Pitch Detection with Convolutional Networks

(0xfe.blogspot.com)

83 points | by zeroxfe 1524 days ago

10 comments

  • oever 1524 days ago
    Just the other day I discovered what a big research field, Music Information Retrieval, this is.

    Here is the video archive of a recent conference on the topic.

    https://ismir2019.ewi.tudelft.nl/

    There are some FOSS applications e.g. https://www.sonicvisualiser.org/ but I'm surprised how bad the results of the analysis are. Intuitively, it seems such a simple problem.

  • unlinked_dll 1524 days ago
    Using synthesized audio from midi seems like an atrocious way to train a neural net for pitch detection. It's also not particularly difficult to detect pitch on such sounds, you should mess with it a bit to remove the fundamental, add inharmonic tones, noise, vibrato, etc. Just counting zero crossings is enough for most of that data.

    Side note: cepstral processing is going to be a lot more effective than spectrograms, and preprocessing is cheaper than training the ANN.

    • zeroxfe 1524 days ago
      > Using synthesized audio from midi seems like an atrocious way to train a neural net for pitch detection.

      Not sure why you think so. Almost everything you suggested (missing fundamentals, noise, vibrato, reverb, velocity, distortion, etc.) can be synthesized with tools like sox. It worked very well for me. :-)

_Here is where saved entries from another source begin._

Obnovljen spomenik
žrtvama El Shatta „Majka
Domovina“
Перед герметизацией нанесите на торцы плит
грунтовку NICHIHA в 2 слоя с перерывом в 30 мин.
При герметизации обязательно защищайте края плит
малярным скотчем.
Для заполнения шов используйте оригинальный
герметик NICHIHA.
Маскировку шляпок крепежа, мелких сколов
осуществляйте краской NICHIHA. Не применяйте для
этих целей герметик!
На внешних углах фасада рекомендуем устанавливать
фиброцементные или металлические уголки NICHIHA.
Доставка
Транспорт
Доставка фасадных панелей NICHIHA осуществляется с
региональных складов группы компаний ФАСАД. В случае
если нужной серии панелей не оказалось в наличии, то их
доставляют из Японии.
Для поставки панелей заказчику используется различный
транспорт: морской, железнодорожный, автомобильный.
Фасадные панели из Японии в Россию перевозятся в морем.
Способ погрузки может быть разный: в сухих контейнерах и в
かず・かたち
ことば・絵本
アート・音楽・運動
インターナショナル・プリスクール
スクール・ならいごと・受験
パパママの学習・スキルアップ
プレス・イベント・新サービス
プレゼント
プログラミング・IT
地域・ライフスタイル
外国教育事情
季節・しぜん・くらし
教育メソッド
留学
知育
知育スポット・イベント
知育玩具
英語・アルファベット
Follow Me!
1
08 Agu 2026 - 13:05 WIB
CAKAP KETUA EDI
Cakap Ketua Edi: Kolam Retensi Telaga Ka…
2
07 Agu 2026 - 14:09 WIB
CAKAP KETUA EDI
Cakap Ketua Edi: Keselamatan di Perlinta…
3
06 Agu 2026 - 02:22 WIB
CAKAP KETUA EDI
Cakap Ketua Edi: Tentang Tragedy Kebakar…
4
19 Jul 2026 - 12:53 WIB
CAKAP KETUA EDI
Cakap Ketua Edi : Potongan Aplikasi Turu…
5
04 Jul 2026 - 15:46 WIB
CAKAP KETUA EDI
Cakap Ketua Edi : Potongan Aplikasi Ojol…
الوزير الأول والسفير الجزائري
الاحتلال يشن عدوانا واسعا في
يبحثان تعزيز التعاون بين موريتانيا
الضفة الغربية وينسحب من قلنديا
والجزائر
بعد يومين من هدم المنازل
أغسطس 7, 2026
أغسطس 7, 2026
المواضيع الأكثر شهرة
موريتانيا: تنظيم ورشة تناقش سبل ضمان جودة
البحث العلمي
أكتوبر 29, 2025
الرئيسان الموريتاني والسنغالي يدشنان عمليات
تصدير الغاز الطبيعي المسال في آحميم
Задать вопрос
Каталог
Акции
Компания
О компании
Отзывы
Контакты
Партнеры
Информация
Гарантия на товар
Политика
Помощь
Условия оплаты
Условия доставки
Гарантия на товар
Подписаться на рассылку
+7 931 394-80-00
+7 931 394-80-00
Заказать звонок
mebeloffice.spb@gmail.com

      > cepstral processing is going to be a lot more effective than spectrograms, and preprocessing is cheaper than training the ANN.

      I did do this in my initial attempts, and found no improvement over spectrograms. Turns out NNs can learn log nonlinearities quite easily. (EDIT: to be precise, I calculated the mel-cepstrum and fed it to the network.)

      • matheist 1523 days ago
        > to be precise, I calculated the mel-cepstrum and fed it to the network

        The mel scale cepstrum is inappropriate for pitch detection. You want to use the cepstrum without scaling frequencies. Take the fourier transform, normalize, take logarithms[+], then (inverse) fourier transform in the frequency domain.

        The advantage of using the cepstrum for pitch detection is that most signals you're looking at will be harmonic — equally spaced overtones — and so when you take a fourier transform in the frequency domain you'll get a peak corresponding to that equal spacing, which will provide you with the fundamental frequency. (Even if it's missing!)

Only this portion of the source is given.